Amplification of cyclin D activates an oncogene in this pathway

RB, p27 and p16 are all tumour suppressor genes that are targeted for inactivation in this pathway.

Pathway 2: ATM/ARF, CHK1/CHK2, MDM2, p53, p21

DNA damage pathway in G1 of cell cycle.

ATM/ATR recognise damaged DNA activating their serine/threonine kinase catalytic activity.

Target proteins phosphorylated include CHK1 and CHK2 kinases

CHK1/CHK2 kinase catalytic activity activated.

CHK1/CHK2 phosphorylate target proteins including p53 and MDM2.

MDM2 interacts with p53 targeting it for degradation so that protein does not accumulate normally.

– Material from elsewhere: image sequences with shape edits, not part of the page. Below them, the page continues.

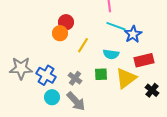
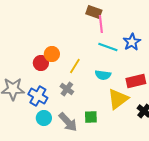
red circle: (66, 22) -> (41, 63), moved
blue star: (133, 34) -> (132, 42), moved
green square: (101, 74) -> (91, 117), moved
gray cross: (75, 78) -> (67, 89), moved

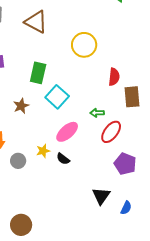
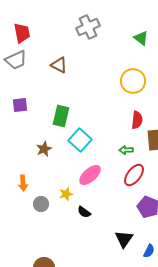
brown triangle: (36, 22) -> (59, 65), size x0.7
yellow circle: (84, 45) -> (133, 81), moved
green arrow: (97, 113) -> (126, 150), moved
black semicircle: (63, 159) -> (84, 212), moved

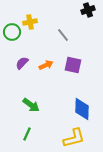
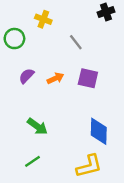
yellow cross: (30, 22) -> (43, 19), moved, turned 32
green line: (27, 134) -> (33, 161), turned 32

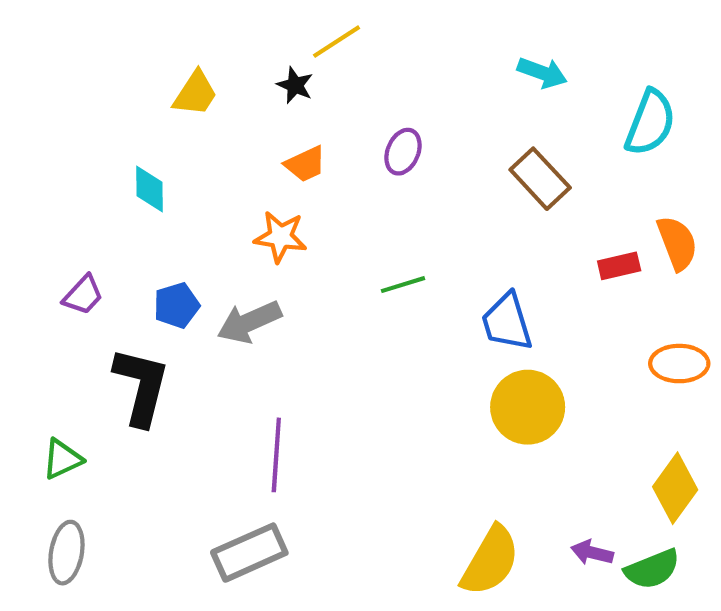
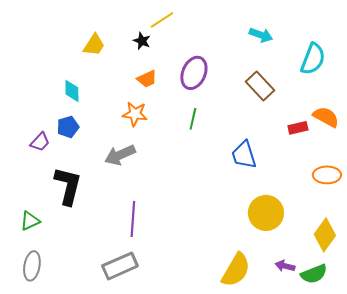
purple ellipse: (403, 152) -> (194, 73), size x1.5
orange semicircle: (677, 243) -> (326, 117), turned -40
green line: (403, 285) -> (193, 119), moved, turned -60
blue pentagon: (177, 305) -> (68, 127), moved
yellow circle: (528, 407) -> (266, 213), moved

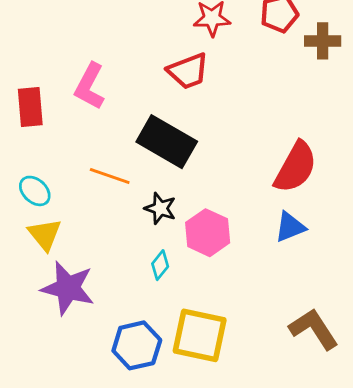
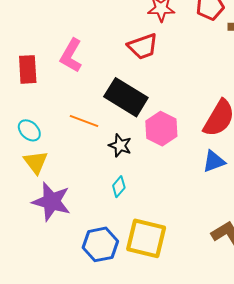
pink hexagon: (208, 233) -> (161, 129), moved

When p53 and MDM2 are modified by phosphorylation they dissociate stabilising p53 (ie when cells are stressed/DNA damage).

p53 activates transcription of target gene trancription such as p21.

p21 protein accumulates and acts as a CDKI inhibiting cyclin A and E dependent kinases, temporarily stalling cell cycle for DNA repair to occur.

MDM2 can be actvated by as an oncogene in this pathway by amplification and increased expression (excess MDM2 would prevent p53 accumulation)

ATM/ATR, CHK1/CHK2, p53 or p21 are all TSG that can be inactivated to de-regulate this pathway.

Pathway 3: ARF, MDM2, p53, p21

Monitoring circuitry that detects abnormal mitogenic stimulation in cells caused by oncogene activation.

Explain unusual structure of INK4A gene locus encoding both p16 and p15/19 ARF

ARF transcription induced by abnormal signal

ARF interacts with MDM2 and p53 resulting in increased stability

p53 regulates target genes like p21 or apoptosis regulators pausing cell cycle or inducing apoptosis.

MDM2 could act as oncogene here as above. ARF, p53 p21 all TSG’s which can be inactivated to de-regulate pathway.

Bcl2 could be activated protecting cells from apoptosis (this possibility mentioned in earlier lecture where discussing p53 target genes).